* [PROMPT]:
The result should be the listing below, restated exactly, with its pictures left out.

* [DATA FOR THE TASK]:
=== Begin Enclosure ===

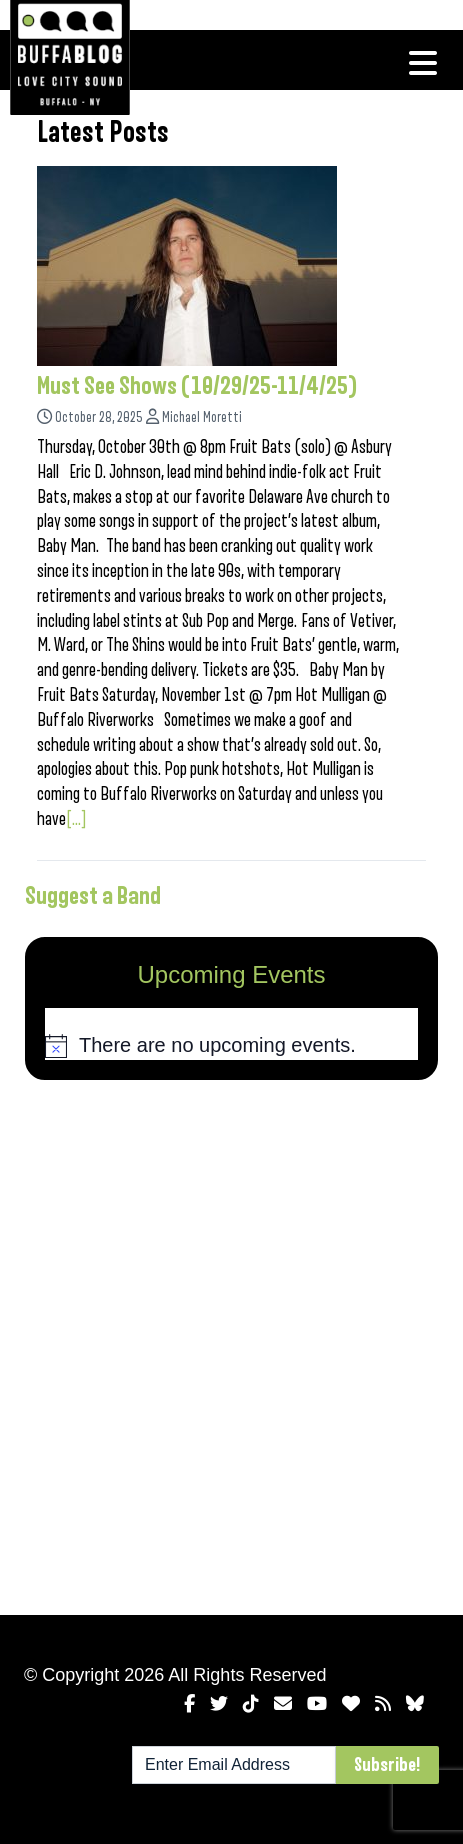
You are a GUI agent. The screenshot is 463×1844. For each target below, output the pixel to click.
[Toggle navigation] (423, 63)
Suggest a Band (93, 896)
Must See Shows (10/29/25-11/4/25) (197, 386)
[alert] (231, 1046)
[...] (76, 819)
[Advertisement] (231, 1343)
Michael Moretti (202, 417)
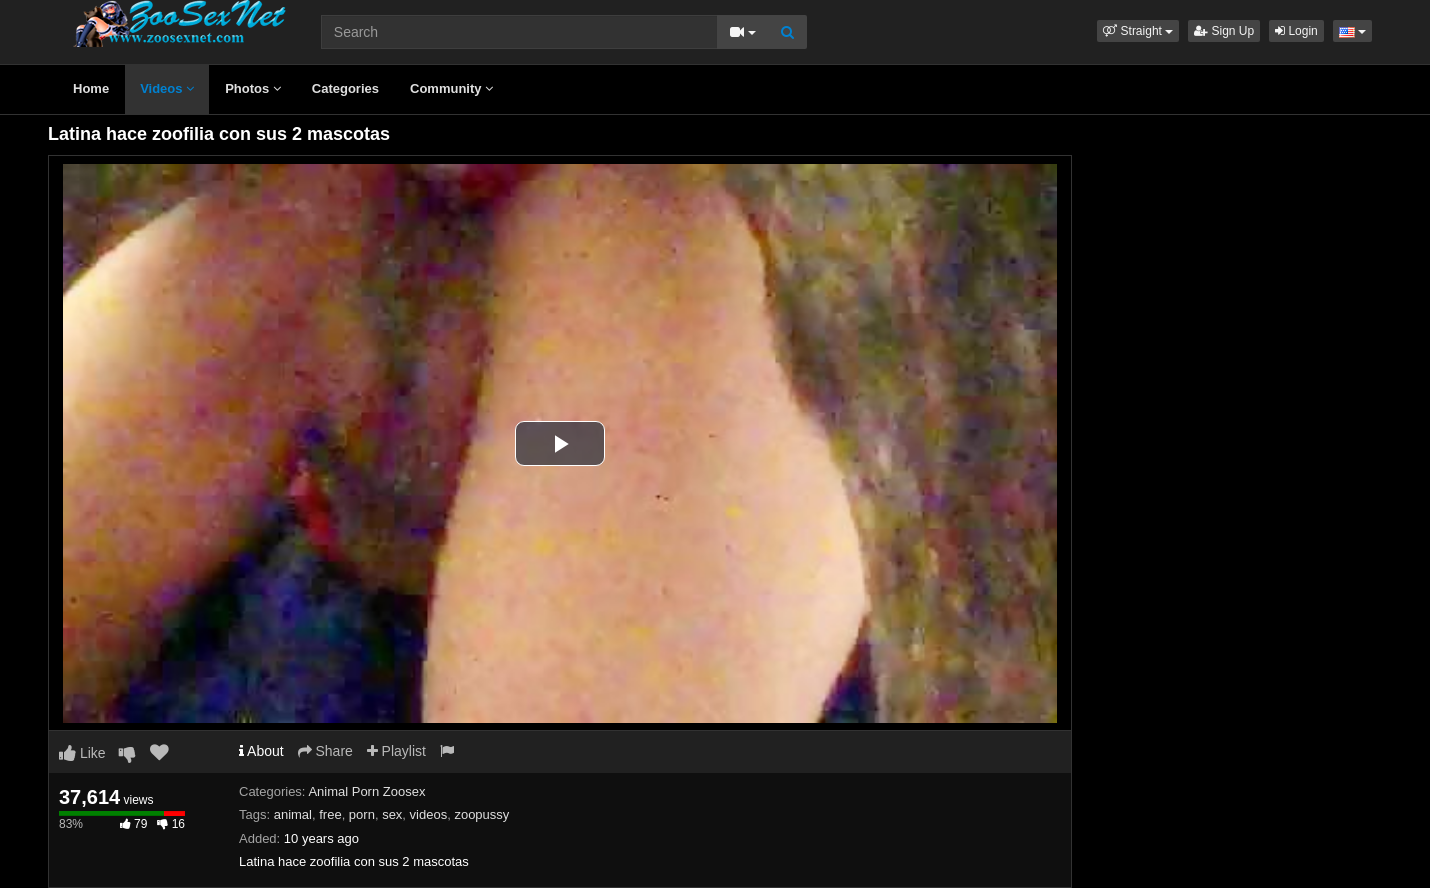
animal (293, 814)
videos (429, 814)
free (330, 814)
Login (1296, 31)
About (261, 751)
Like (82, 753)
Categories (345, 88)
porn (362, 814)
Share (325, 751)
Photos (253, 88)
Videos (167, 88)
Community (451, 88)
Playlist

=== End Enclosure ===

* [SOLUTION BELOW]:
You are a GUI agent. The screenshot is 463×1844. For each target below, output the pixel to click.
[Toggle navigation] (423, 63)
Suggest a Band (93, 896)
Must See Shows (10/29/25-11/4/25) (197, 386)
[alert] (231, 1046)
[...] (76, 819)
[Advertisement] (231, 1343)
Michael Moretti (202, 417)
animal (293, 814)
videos (429, 814)
free (330, 814)
Login (1296, 31)
About (261, 751)
Like (82, 753)
Categories (345, 88)
porn (362, 814)
Share (325, 751)
Photos (253, 88)
Videos (167, 88)
Community (451, 88)
Playlist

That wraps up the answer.